Ata’ya sahip çıkacağız
Süheyl Batum ADD’nin projelerini, hedeflerini ve Türkiye siyasetindeki çarpıklıklarla mücadele etmek için yeni dönem yol haritasını açıkladı.
Atatürkçü Düşünce Derneği (ADD) Genel Başkanı seçildiği olağan kurultayda “Farklı mücadele alanı yaratacağız” diyen Prof. Dr. Süheyl Batum; denetim, eğitim ve hukuk alanlarıda etkin olacaklarını kaydetti. “Kendilerine göre kullanacakları, Atatürk’süz yeni bir tarih yazılmasına izin vermeyeceğiz” diyen Batum, ADD kaynaklarıyla kreş ve yurt açacaklarını söyledi. Farklı kuruluşlarla birlikte ekipler oluşturacaklarını ve il il gezerek halka gideceklerini anlatan Batum, “Artık ADD panellerin örgütü olmayacak. Panellerde sorunları konuşuyorduk ama artık sorunlara çözüm bulacağız” diye konuştu. ADD’de temmuz sonunda yapılan kurultayla genel başkan seçilen Süheyl Batum, Cumhuriyet’in sorularını yanıtladı.
-Atatürkçü düşünce nedir?
Aydınlanma dediğimiz, 300 yıllık süreç, Türkiye’de Atatürk döneminde 10 yılda gerçekleşebildi. Bir birey yaratmak... İktidardan, dinden, imamdan, patrondan, ustadan korkmayan bir nesil yaratmak. Arkasından da demokratik, laik, dine, mezhebe göre kurallar koymaya çalışmayan, sosyal, hukukun üstünlüğüne dayalı bağımsız bir Cumhuriyet. “Atatürkçü düşünce”nin eylemlerle ortaya çıkmış hali budur. Alevi misin, Sünni misin, Müslüman mısın, Katolik misin fark etmez. Bu ülkenin toprakları içinde yaşıyorsan eşitsin.
STK'lerin rolü azaldı
-Sivil toplum bu denli etkisiz hale getilirilmişken ADD yeni dönemde nasıl başarı sağlayacak?
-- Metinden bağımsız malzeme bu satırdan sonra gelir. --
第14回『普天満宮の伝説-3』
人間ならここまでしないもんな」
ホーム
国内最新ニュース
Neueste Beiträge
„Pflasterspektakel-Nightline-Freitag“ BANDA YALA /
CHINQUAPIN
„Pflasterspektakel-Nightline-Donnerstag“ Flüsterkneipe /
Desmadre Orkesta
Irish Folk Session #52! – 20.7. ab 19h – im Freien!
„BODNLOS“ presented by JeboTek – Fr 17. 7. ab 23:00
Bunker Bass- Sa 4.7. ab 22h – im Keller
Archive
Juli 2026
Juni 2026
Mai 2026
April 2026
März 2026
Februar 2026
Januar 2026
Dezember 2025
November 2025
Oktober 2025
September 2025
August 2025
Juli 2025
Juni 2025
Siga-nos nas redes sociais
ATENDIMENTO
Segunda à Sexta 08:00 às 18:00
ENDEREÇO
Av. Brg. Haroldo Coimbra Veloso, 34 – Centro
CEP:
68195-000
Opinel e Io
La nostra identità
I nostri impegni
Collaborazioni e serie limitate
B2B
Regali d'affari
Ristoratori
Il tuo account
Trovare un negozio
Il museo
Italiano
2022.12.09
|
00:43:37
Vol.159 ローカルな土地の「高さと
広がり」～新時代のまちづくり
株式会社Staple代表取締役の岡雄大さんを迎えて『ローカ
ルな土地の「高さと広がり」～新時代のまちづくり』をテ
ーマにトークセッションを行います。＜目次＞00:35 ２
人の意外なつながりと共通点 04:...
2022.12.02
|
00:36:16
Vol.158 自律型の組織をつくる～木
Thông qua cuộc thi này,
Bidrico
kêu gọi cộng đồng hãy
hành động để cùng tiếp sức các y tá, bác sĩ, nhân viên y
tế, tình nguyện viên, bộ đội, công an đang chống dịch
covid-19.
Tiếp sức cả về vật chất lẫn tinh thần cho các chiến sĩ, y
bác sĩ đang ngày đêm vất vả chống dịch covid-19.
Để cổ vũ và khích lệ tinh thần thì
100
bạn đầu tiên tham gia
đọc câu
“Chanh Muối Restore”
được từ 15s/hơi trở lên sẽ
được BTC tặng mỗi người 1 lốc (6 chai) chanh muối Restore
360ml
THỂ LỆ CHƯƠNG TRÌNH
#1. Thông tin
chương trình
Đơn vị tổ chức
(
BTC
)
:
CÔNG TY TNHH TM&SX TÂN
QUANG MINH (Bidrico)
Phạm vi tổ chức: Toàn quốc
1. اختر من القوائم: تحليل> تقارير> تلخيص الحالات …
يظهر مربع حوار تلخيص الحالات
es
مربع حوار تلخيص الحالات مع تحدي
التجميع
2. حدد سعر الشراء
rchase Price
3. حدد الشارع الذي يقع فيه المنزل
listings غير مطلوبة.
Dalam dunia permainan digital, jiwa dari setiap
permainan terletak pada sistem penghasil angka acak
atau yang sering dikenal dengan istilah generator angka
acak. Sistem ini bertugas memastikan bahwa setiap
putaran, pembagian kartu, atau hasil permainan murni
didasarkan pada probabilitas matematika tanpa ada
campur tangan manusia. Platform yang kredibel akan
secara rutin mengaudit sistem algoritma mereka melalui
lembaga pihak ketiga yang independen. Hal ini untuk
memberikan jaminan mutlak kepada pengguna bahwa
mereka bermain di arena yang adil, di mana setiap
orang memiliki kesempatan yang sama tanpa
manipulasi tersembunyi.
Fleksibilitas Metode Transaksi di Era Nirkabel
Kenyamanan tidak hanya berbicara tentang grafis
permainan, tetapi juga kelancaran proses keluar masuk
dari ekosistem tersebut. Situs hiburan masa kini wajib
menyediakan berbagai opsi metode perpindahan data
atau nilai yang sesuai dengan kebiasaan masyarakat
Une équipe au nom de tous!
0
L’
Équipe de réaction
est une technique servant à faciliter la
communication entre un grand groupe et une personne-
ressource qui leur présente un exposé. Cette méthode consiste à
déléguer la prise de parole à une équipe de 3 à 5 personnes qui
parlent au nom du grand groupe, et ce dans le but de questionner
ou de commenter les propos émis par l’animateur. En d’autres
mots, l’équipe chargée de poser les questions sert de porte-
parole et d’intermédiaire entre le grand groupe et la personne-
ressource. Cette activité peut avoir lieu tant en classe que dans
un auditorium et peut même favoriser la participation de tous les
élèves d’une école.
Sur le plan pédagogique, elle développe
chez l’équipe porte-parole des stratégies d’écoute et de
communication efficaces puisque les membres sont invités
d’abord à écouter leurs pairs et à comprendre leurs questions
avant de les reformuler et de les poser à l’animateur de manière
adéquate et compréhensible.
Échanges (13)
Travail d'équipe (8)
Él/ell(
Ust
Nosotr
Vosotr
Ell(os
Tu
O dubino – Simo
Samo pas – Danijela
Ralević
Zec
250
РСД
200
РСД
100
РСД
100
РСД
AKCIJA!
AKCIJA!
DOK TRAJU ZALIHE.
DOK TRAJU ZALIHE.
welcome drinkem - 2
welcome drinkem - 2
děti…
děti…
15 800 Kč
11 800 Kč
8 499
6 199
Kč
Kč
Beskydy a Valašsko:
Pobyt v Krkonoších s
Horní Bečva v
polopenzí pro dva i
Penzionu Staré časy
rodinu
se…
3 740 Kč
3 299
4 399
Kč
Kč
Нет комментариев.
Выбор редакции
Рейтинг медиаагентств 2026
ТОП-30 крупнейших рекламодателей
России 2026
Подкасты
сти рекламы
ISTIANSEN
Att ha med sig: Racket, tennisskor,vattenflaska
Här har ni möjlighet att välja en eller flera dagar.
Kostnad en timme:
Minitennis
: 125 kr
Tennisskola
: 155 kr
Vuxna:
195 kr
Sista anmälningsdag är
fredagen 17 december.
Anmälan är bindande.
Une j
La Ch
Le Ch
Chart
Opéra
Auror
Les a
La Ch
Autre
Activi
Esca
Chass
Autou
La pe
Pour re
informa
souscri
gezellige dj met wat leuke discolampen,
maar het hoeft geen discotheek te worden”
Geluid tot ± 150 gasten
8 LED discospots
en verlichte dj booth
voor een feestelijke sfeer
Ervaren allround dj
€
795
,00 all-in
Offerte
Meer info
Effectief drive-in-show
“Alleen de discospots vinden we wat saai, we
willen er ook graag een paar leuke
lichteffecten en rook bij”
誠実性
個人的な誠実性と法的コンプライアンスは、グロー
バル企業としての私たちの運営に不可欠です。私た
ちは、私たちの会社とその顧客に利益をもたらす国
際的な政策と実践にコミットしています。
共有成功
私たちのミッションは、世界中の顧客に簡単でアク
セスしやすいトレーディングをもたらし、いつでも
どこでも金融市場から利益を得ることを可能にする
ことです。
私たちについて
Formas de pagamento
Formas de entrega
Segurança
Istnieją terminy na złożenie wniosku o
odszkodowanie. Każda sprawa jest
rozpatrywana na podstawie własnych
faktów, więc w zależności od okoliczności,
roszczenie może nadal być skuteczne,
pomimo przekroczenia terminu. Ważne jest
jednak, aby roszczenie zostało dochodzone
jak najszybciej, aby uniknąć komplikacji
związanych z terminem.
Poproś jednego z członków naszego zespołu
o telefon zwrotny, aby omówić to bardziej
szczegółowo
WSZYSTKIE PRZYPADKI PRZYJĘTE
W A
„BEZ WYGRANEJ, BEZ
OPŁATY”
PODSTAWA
Türkiye’de 1980’lerden başlayarak Türkiye’ye bir siyasal sistem empoze edildi. Bu sistemde sivil toplum kuruluşlarının, sendikaların, demokratik kitle örgütlerinin siyasal hayattaki rolü azaltıldı. Tek güç siyasal partilere bırakıldı. Bu dillere de “Siyaset mi yapmak istiyorsun gir bir partiye yap” şeklinde yansıdı. 2000’lerden sonra bilinçli olarak ‘Erdoğanizm’ getirilmek, bir ara veya da nihai rejim getirilmek istendiği için de demokratik kitle örgütlerinin rolü azaltılmaya çalışıldı. Buna direnmeye çalışan bir iki kuruluş vardı, hepsi tarumar edildi. Mesela ADD Cumhuriyet mitinglerinin önderlerinden olduğu gerekçesiyle allak bullak edildi. Üyeleri takibata uğradı. Sonunda sivil toplum, “ya hiçbir şey yapma” ya da “mış gibi yap”a bırakıldı. Biz arkadaşlarımızla; bu sistemi değiştirmeye yönelik etkin bir demokratik kitle örgütü haline dönüştürelim diye yola çıktık.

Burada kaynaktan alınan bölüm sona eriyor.